Eugenius became bishop of Carthage in about 480, and was therefore the leader of the Nicene community in the Vandal kingdom at the time of the persecution carried out by the Vandal king Huneric (r. 477-484). He is a central figure in Victor of Vita's History of the Vandal Persecution. After being sent into internal exile in a remote part of the Vandal kingdom by Huneric, he was eventually exiled to Gaul by a later Vandal king, Thrasamund, in about 502, and settled at Albi. Although Eugenius dies a peaceful death, Gregory seems to elevate him to the rank of martyr, both by including him in the Glory of the Martyrs and by stating that he 'had already triumphed as a victor over the torments of martyrdom', at the hands of Huneric. The main interest of this passage in terms of cultic practice is the documentation of a fair, with active traders, on the occasion of the saint's feast. The use of a saint to prove an oath is a common feature in Gregory's hagiography, here in an informal (rather than formal judicial) context.

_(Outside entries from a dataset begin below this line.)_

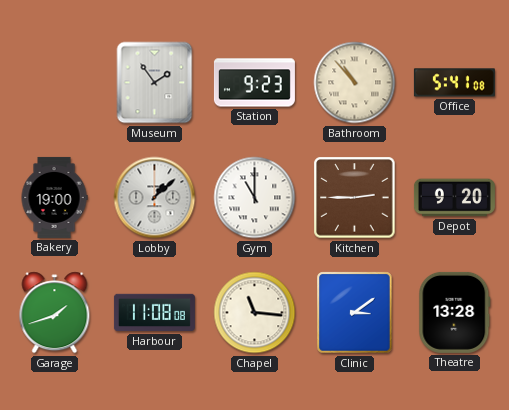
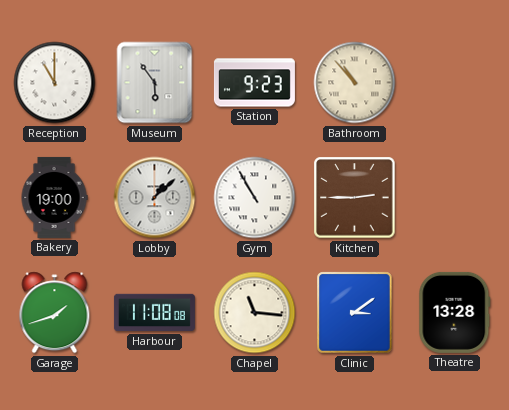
Reception: none -> 11:00
Museum: 1:54 -> 5:54
Office: 5:41 -> none
Gym: 11:00 -> 10:55
Depot: 9:20 -> none
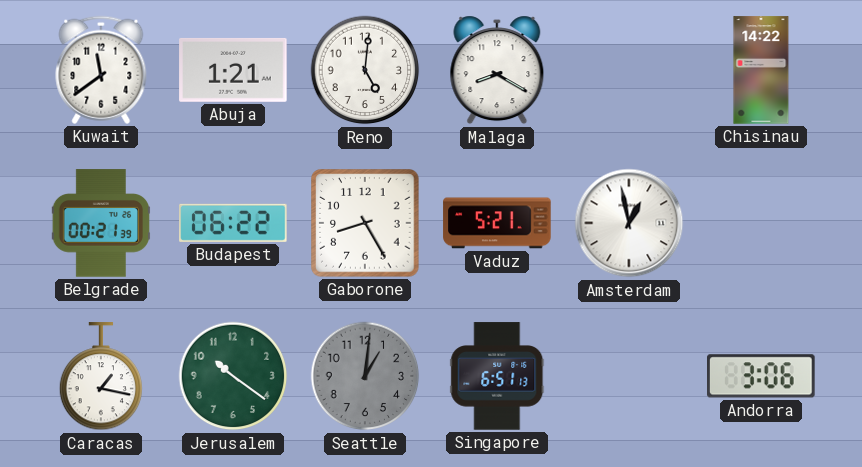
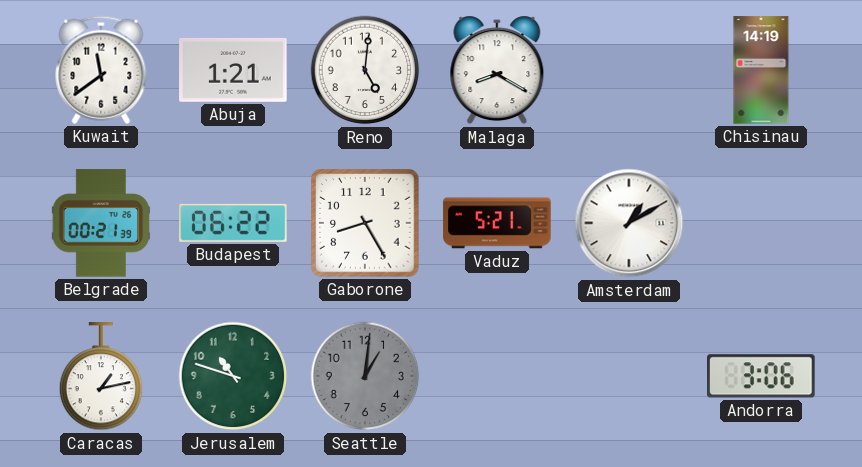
Chisinau: 14:22 -> 14:19
Amsterdam: 12:58 -> 1:10
Caracas: 1:17 -> 1:13
Jerusalem: 10:21 -> 10:48
Singapore: 6:51 -> none
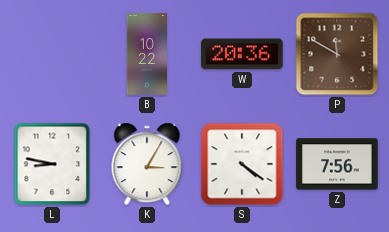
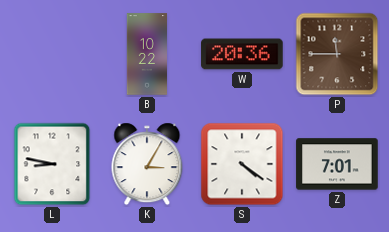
P: 11:50 -> 11:45
Z: 7:56 -> 7:01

Edition: Krusch, B., Liber in gloria martyrum, in: Gregorii Turonensis Opera. 2: Miracula et opera minora (Monumenta Germaniae Historica, Scriptores rerum Merovingicarum 1.2; 2nd ed.; Hannover, 1969). Translation: Van Dam, R., Gregory of Tours, Glory of the Martyrs (Translated Texts for Historians 4; 2nd ed., Liverpool, 2004). Further reading: Shaw, R., "Chronology, Composition, and Authorial Conception in the Miracula", in: A.C. Murray (ed.), A Companion to Gregory of Tours (Leiden-Boston 2015), 102-140.